McCain also sided with Democrats just a day earlier, becoming the first Republican to sign on to a draft bill that would essentially regulate Facebook.
The Honest Ad Act, proposed by Democrats Amy Klobuchar and Mark Warner, would increase the transparency of political advertisements on social media platforms
The measure would "create federal disclosure requirements for political ads sold online, including who paid for them so that they are covered by the same FEC rules as sold on TV, radio and satellite," according to a news release.
The proposed legislation comes amid the investigations into Democratic allegations that Russia used Facebook, Twitter and Google to tilt the 2016 election towards president Trump.
On Monday, former Vice President Joe Biden, a Democrat, presented McCain an award for a lifetime of service and sacrifice to the country from the National Constitution Center in Philadelphia.

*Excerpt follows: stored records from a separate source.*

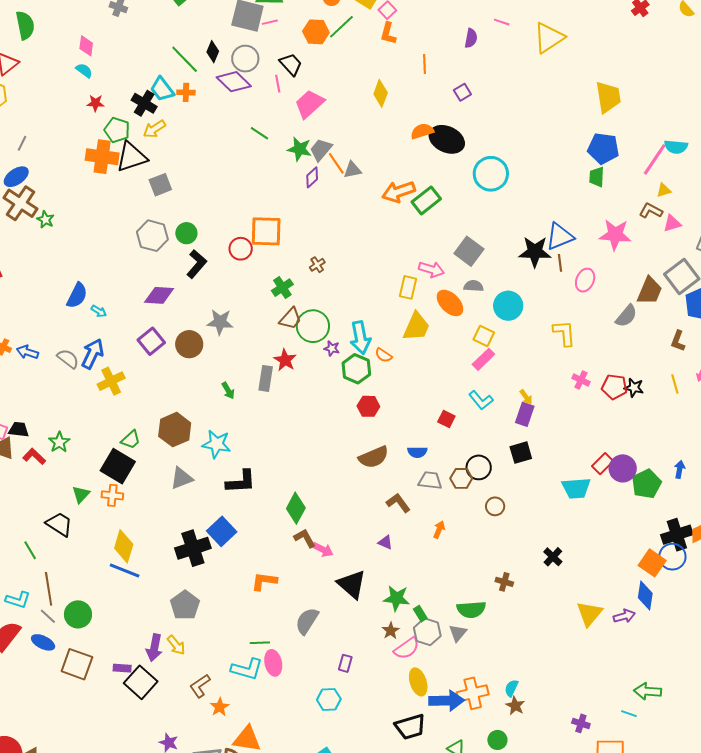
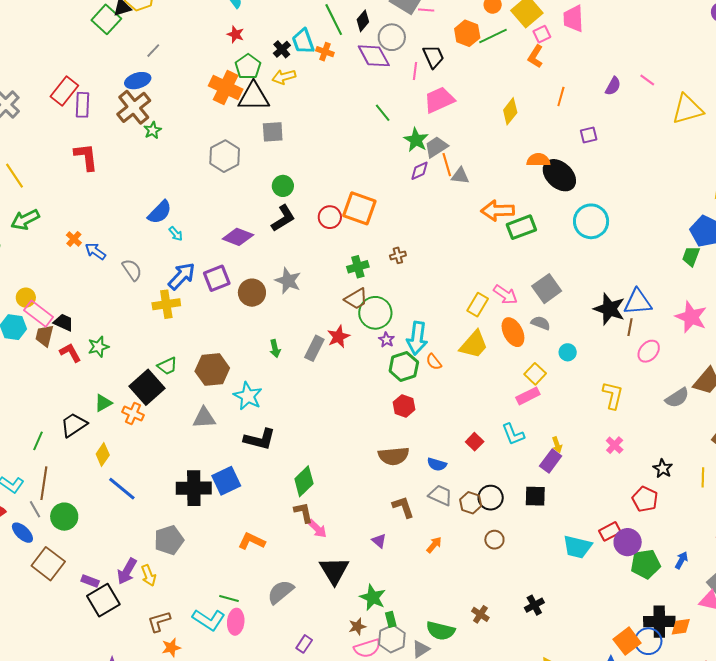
black cross: (144, 103) -> (282, 49), size x0.7
gray hexagon: (152, 236) -> (225, 156), moved
cyan circle: (508, 306) -> (568, 352), size x0.6
blue arrow: (93, 354) -> (182, 276), moved
red pentagon: (614, 387) -> (645, 499), moved
black trapezoid: (59, 524) -> (74, 425), turned -84
yellow diamond: (124, 546) -> (103, 454), moved, size x0.7
green line: (30, 550) -> (38, 441), turned 36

The 81-year-old McCain, who is battling brain cancer used his acceptance speech to launch a scathing attack on the president.
Deeply humbled to receive @ConstitutionCtr's 2017 #LibertyMedal from my dear friend @JoeBiden. Thank you for this great honor. pic.twitter.com/iNypjDAiQM
— John McCain (@SenJohnMcCain) October 17, 2017
McCain questioned his patriotism and approach to foreign policy, blasting "people who would rather find scapegoats than solve problems."
"To fear the world we have organized and led for three-quarters of a century, to abandon the ideals we have advanced around the globe to refuse the obligations of international leadership and our duty to remain 'the last best hope of earth' for the sake of some half-baked, spurious nationalism cooked up by people who would rather find scapegoats than solve problems is as unpatriotic as an attachment to any other tired dogma of the past that Americans consigned to the ash heap of history," McCain said.
While not mentioning President Trump by name, McCain blasted Trump's emphasis on putting "America first" and praised international cooperation.
President Trump has said he may "fight back and it won't be pretty."
He said he was shocked McCain refused to work to fix Obamacare – after the GOP had campaigned on that for years.
McCain also is alleged to have leaked the opposition research dossier former British spy Chris Steel compiled on President Trump. The dossier made numerous unsubstantiated claims of collusion between the Trump campaign and Russian officials to influence the 2016 U.S. presidential election.